Era un onore venire scelte, quell'anno più che mai.
Mio padre aveva gli occhi lucidi quando ci comunicarono che ero tra le ragazze che sarebbero entrate a far parte della Caserma: era la prova indiscutibile che ero sana e forte, anzi, tra le fanciulle più sane e forti della città. Significava che la nostra famiglia era riuscita a superare la carestia, e questo era il suo orgoglio e la sua gioia.
Mia madre era più dubbiosa.
'Ci saranno un centinaio di uomini in quella caserma.', la sentii bisbigliare a mio padre quando gli inviati del governo furono usciti. 'Non è una sistemazione adatta a una brava ragazza.'
'Non è promiscuità se si tratta di rendere un servizio allo Stato.', le ricordò papà, leggermente innervosito.
'E che servizio.', ribatté lei. 'Una vita intera dedicata a sfornare figli.'
'Polissena avrà i bambini più belli e forti che questa città abbia mai visto.’, fece lui raggiante.
‘Peccato che non li guarderà mai in faccia; quei bambini apparterranno allo Stato, non a lei. Per non parlare del fatto che non saprà mai chi è il padre.’
Quanto a me, preferivo non fare congetture né fantasticare sulla mia nuova vita; sapevo che in ogni caso sarebbe stata ben diversa dalle mie aspettative. L’unica cosa di cui potevo stare certa era che senza di me e mio fratello Tiresia, che sarebbe partito a breve per la Scuola, c’erano due bocche in meno da sfamare. Certo c’erano anche quattro braccia in meno, ma Tiresia aveva solo nove anni, e io... Io ero più utile in Caserma che in casa, decisi.
Mio malgrado, però, aspettavo con ansia la Festa delle Fanciulle. Per due settimane all'anno le donne della Caserma, anche quelle che non erano più così fanciulle, tornavano a casa per visitare i loro cari. Le giovani tornavano in famiglia, di solito portando con sé come "ospite gradita" un'altra più anziana, che dopo una vita passata in Caserma non aveva più nessuno da andare a trovare. La loro famiglia adesso erano lo sciame di ragazze e i bambini della nursery, affidati loro perché li accudissero quando diveniva chiaro che di bambini propri non potevano più averne. Erano un po' le mamme di tutti.

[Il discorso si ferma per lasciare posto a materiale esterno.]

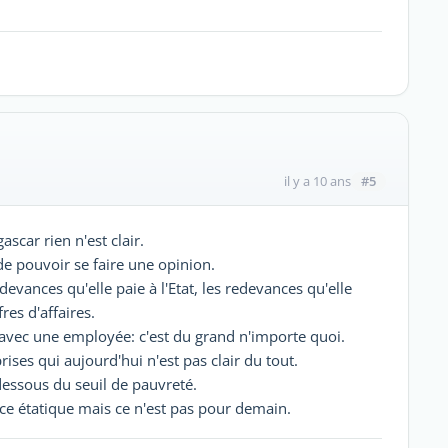
#5
il y a 10 ans
car rien n'est clair.
 de pouvoir se faire une opinion.
edevances qu'elle paie à l'Etat, les redevances qu'elle
res d'affaires.
 avec une employée: c'est du grand n'importe quoi.
rises qui aujourd'hui n'est pas clair du tout.
dessous du seuil de pauvreté.
e étatique mais ce n'est pas pour demain.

Appena scese dalle carrozze le ragazze corsero ad abbracciare famiglia e amici, mentre le più anziane le seguivano con calma.
'Chi sono le vostre ospiti?', chiesi alle mie amiche Melania e Rossane quando ci fummo riabbracciate.
Rossane fece un cenno insofferente verso una vecchia dall'aria sveglia che stava parlando con i suoi genitori.
'Non l'ho neanche scelta io.', si lamentò. 'Vedi quant'è vecchia? Avrà almeno ottant'anni. E' una vera arpia, te lo dico io. Me l'hanno assegnata per tenermi d'occhio, perché non mi metta a fare la scema con i ragazzi di qui. Ho avuto il mio secondo bambino poche settimane fa e non vogliono che rimanga incinta di qualcuno che non sia un soldato.'
'Non puoi dargli torto.', le fece notare Melania, la cui virtù era protetta dalla pancia lievemente arrotondata.
Rossane scrollò le spalle. Prima di entrare in Caserma era stata promessa a un vecchio amico di suo padre -vecchio in tutti i sensi. Venire scelta era stata una vera benedizione per lei, giunta appena in tempo per salvarla dal matrimonio.
'Guardate la vecchia strega come va d'accordo con mio padre.', continuò Rossane. 'Non sia mai che mi permetta di divertirmi, lui.'
'Divertirsi va bene, il problema è che poi non lavori.', fece ancora Melania. 'Per questo ti voleva dare a quel vecchio schifoso, così avresti imparato una buona volta a renderti utile. Non ti va di fare niente.'
'Risparmia le prediche per il tuo bambino.', ringhiò Rossane.
Melania annuì distogliendo lo sguardo.
Quello sarebbe stato il suo primo figlio. Era più giovane di me e Rossane di un paio d'anni, entrata in Caserma l'anno precedente.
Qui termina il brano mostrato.